M. Lenormand attendit respectueusement que son supérieur eût fini de parler. Puis, sans même se donner la peine de répondre directement à l’attaque, il continua :

— Vers deux heures de l’après-midi, Lupin, aidé d’un complice, un nommé Marco, a ligoté M. Kesselbach, l’a dépouillé de tout l’argent liquide qu’il avait sur lui, et l’a contraint à révéler le chiffre de son coffre du Crédit Lyonnais. Aussitôt, le secret connu, Marco est parti.
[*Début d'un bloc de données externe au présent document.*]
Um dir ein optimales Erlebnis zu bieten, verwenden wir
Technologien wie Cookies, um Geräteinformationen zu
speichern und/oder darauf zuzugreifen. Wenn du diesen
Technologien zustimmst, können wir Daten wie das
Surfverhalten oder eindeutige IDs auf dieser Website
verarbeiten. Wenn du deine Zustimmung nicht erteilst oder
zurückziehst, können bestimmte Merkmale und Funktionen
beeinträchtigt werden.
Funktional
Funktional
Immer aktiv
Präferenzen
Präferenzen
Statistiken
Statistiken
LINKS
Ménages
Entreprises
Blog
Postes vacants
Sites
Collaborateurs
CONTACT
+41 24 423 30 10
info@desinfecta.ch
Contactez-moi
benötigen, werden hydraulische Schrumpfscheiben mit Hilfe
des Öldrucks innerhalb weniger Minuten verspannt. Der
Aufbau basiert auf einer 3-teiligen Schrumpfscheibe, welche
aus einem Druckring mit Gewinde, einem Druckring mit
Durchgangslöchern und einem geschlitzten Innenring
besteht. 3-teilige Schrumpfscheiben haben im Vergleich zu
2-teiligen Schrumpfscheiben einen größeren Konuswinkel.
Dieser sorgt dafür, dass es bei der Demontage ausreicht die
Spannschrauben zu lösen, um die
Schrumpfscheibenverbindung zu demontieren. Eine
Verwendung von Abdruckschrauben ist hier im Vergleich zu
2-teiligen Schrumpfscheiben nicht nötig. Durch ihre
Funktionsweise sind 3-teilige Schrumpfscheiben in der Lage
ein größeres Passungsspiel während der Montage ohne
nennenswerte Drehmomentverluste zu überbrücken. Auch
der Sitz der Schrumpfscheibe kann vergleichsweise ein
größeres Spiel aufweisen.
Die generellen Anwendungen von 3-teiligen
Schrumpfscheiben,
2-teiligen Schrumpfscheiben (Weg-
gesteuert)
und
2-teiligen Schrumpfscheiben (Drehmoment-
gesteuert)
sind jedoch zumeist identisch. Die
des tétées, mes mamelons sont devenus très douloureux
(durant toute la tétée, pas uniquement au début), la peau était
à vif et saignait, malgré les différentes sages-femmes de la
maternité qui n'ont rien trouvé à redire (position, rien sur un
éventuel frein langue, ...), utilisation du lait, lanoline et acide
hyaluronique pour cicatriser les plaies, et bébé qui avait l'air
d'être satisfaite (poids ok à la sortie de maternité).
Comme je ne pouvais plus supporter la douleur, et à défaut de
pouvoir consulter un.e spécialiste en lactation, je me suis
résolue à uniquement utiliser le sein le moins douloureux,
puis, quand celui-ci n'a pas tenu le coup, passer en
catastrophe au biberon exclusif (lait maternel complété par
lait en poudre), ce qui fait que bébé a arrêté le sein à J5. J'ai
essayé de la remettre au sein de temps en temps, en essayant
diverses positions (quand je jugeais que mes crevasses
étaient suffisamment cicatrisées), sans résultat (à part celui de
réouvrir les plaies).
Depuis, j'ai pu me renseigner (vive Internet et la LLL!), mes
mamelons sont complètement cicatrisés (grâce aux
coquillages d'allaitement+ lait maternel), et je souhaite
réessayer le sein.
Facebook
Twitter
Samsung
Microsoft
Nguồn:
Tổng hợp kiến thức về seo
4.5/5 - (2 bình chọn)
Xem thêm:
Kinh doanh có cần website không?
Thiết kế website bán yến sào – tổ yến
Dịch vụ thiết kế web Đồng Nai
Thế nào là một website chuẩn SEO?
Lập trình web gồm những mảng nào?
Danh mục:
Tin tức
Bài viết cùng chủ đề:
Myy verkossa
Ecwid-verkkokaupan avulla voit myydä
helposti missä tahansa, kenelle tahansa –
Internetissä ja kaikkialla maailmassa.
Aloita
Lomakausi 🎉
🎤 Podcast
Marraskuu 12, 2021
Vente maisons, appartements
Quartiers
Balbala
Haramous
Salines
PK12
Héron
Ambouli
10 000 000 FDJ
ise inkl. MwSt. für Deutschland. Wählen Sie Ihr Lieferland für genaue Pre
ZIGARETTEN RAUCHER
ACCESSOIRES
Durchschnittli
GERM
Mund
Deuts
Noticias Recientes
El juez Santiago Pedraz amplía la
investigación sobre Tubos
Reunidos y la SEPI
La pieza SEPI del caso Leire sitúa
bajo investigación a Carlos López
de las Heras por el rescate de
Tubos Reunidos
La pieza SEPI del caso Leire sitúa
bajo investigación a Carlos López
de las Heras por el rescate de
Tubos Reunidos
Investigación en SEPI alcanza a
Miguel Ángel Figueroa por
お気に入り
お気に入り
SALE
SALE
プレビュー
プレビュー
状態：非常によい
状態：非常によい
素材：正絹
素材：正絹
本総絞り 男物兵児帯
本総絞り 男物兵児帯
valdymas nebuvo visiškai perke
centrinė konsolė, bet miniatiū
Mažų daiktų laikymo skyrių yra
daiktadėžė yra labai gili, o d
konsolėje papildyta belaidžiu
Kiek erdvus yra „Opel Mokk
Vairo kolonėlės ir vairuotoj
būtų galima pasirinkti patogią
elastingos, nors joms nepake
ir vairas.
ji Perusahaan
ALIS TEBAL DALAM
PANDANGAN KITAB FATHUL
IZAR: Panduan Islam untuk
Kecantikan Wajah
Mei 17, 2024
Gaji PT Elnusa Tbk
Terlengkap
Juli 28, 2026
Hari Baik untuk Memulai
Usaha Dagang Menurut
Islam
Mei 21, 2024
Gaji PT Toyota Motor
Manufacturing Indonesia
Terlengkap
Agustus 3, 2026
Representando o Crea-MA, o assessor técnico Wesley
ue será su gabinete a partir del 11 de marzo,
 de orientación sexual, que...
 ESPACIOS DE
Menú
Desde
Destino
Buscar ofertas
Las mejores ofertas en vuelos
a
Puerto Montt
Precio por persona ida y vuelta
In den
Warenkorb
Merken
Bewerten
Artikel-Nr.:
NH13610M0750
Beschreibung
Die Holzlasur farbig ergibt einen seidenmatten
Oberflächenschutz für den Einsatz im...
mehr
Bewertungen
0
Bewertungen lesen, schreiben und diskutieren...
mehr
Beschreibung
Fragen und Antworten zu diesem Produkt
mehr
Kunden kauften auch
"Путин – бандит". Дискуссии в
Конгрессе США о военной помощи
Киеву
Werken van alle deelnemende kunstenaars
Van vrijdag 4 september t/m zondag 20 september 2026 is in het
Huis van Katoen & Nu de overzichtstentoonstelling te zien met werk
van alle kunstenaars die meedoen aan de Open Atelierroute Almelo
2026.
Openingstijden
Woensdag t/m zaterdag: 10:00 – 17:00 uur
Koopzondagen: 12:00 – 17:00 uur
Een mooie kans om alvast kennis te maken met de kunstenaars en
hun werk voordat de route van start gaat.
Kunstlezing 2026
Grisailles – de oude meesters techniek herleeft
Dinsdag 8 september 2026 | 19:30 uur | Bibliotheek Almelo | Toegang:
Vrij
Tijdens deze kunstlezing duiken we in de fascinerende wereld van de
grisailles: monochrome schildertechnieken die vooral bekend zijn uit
Il a rejoint un deuxième complice, lequel, profitant d’une certaine ressemblance avec M. Kesselbach, — ressemblance, d’ailleurs, qu’il accentua ce jour-là, en portant des habits semblables à ceux de M. Kesselbach, et en se munissant de lunettes d’or — entra au Crédit Lyonnais, imita la signature de M. Kesselbach, vida le coffre et s’en retourna, accompagné de Marco ; celui-ci, aussitôt, téléphona à Lupin. Lupin, sûr alors que M. Kesselbach ne l’avait pas trompé, et le but de son expédition étant rempli, s’en alla.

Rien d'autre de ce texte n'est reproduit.